On Fear and Shame
When I think about my life, certain facts astound me.
It goes like this:
- I wanted to learn. But at eleven years old, when my father decided to teach me how to ride a bike, I was too embarrassed to be seen by my friends who all already knew how. So I said thanks but no thanks, wormed my way back into my room, and tucked my head into a book. I didn’t learn how to ride until I was twenty-one.
- In my late teens and early twenties, I was in a relationship that I never really wanted to be in. I said yes at eighteen because I wanted someone to buy cute anniversary gifts for, someone who would wander the back woods with me late at night. And I liked him as a person. But we didn’t really ever connect. And still, I stayed with him for years.
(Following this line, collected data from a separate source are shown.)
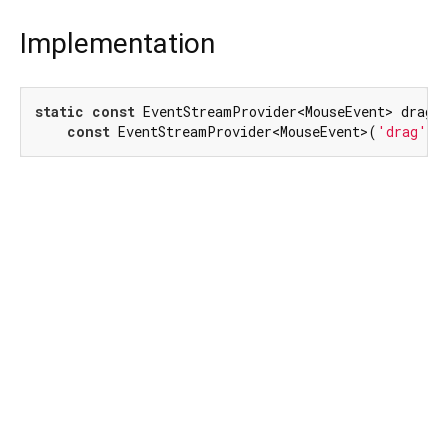
Implementation
static
const
 EventStreamProvider<MouseEvent> dragEv
const
 EventStreamProvider<MouseEvent>(
'drag'
);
I felt trapped, I felt discontented, but I was too afraid of the consequences. Of what people would think. Of what his face would look like when I said the words. Even, really, of the words themselves.
- I first visited Colorado when I was twenty-two, fell in love hard, and knew I had to live here some day. Still, it took me until I turned thirty to leave the East Coast. To move where I knew nobody? To a place where the streets weren’t also a historical map of my life? To a world so far from my friends and family? Terrifying.
- All throughout high school, I went to parties but rarely danced. Even when they were dance parties. Even when a really cute boy asked. Ninety percent of the time, I refused. The reason? I felt everybody staring at my body, noticing how awkwardly I moved, judging me.
- As a kid, I couldn’t even ask the man behind the counter for change. Any step outside my daily routine - the people I knew, the things that I’d learned were Acceptable - scared the shit out of me. Around anyone who I believed to be “cooler” than me, my body would tense up and my vocal cords would seemingly disappear. And of course, there were boys. I knew they would never like me back, that they’d make fun of me if they knew I liked them. It was better not to exist to them than to face that hurt - to seem mean and above love than to risk opening my mouth to speak.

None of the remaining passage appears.